## [Task]
Report each line of the records where "Cinema" occurs.

## [Input]
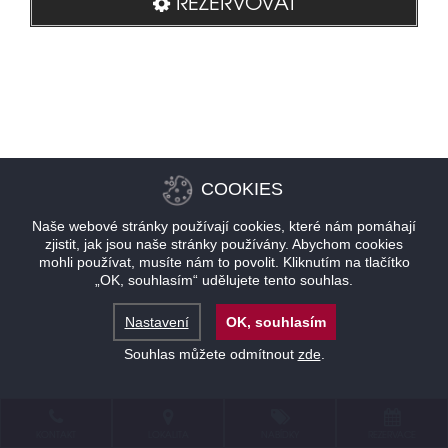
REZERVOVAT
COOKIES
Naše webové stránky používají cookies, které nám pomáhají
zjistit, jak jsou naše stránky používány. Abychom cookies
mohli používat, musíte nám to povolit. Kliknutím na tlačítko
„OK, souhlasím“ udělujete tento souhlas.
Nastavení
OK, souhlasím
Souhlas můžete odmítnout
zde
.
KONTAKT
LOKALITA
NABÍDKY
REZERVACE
* * *
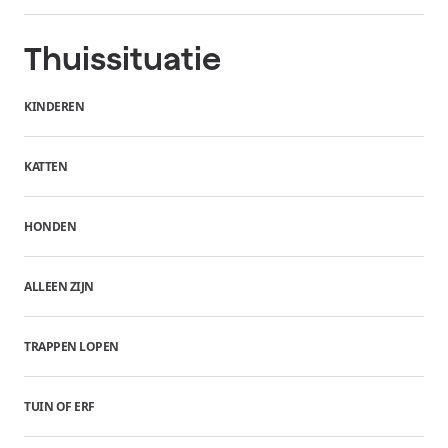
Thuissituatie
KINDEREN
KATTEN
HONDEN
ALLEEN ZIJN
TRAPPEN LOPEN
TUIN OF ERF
--
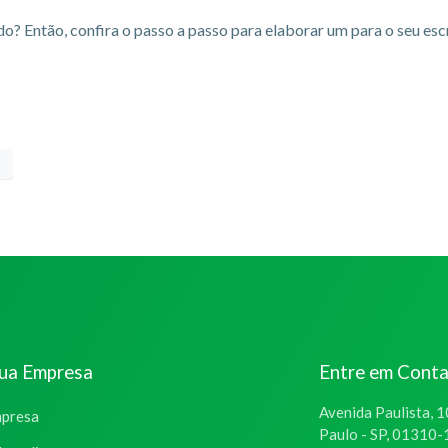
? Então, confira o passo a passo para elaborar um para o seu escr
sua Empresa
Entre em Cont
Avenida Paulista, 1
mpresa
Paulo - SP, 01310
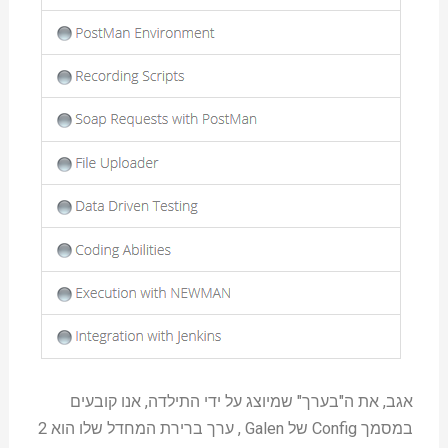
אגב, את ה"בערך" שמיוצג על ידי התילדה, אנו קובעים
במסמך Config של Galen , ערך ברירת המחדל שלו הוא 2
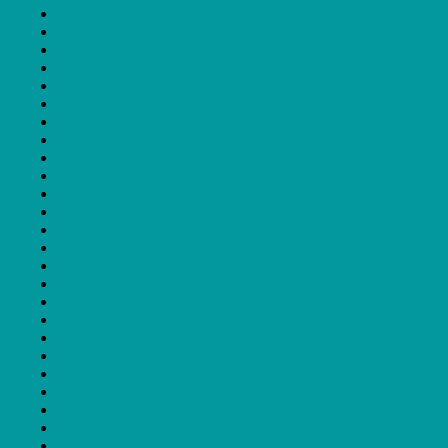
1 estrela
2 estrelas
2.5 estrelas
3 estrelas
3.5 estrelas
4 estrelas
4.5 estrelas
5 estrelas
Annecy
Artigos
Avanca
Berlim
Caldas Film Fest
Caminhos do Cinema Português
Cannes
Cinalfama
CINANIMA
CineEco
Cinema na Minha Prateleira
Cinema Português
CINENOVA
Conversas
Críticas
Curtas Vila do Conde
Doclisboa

## [Solution to this problem]
Caminhos do Cinema Português
Cinema na Minha Prateleira
Cinema Português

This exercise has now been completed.